> _Directions for this task_: Exactly the lines from the line with "TV & Film Autographs" through the final line of the records below, both ends included, are to be set down. Do not include pictures.

> _Material for this task_:

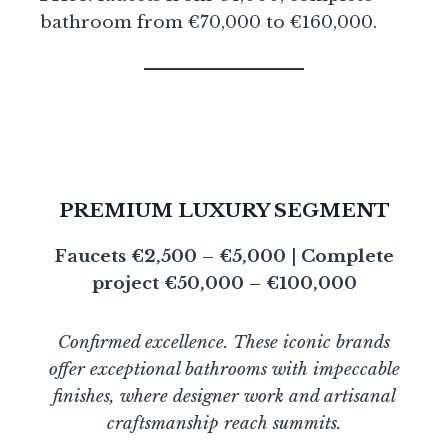
bathroom from €70,000 to €160,000.
PREMIUM LUXURY SEGMENT
Faucets €2,500 – €5,000 | Complete
project €50,000 – €100,000
Confirmed excellence. These iconic brands
offer exceptional bathrooms with impeccable
finishes, where designer work and artisanal
craftsmanship reach summits.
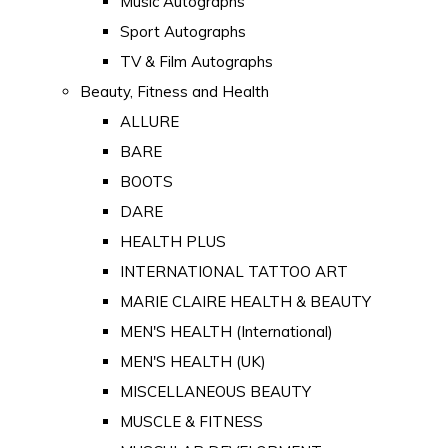
Music Autographs
Sport Autographs
TV & Film Autographs
Beauty, Fitness and Health
ALLURE
BARE
BOOTS
DARE
HEALTH PLUS
INTERNATIONAL TATTOO ART
MARIE CLAIRE HEALTH & BEAUTY
MEN'S HEALTH (International)
MEN'S HEALTH (UK)
MISCELLANEOUS BEAUTY
MUSCLE & FITNESS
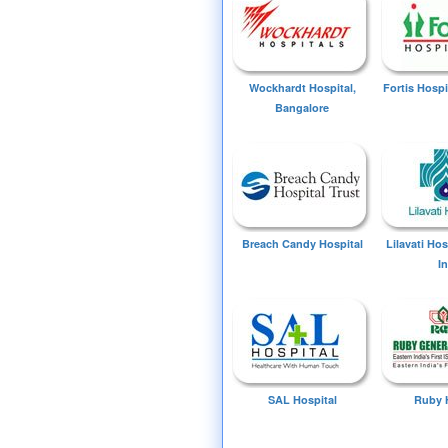
Wockhardt Hospital,
Fortis Hospi
Bangalore
Breach Candy Hospital
Lilavati Ho
I
SAL Hospital
Ruby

> _Solution to this task_:
TV & Film Autographs
Beauty, Fitness and Health
ALLURE
BARE
BOOTS
DARE
HEALTH PLUS
INTERNATIONAL TATTOO ART
MARIE CLAIRE HEALTH & BEAUTY
MEN'S HEALTH (International)
MEN'S HEALTH (UK)
MISCELLANEOUS BEAUTY
MUSCLE & FITNESS
Wockhardt Hospital,
Fortis Hospi
Bangalore
Breach Candy Hospital
Lilavati Ho
I
SAL Hospital
Ruby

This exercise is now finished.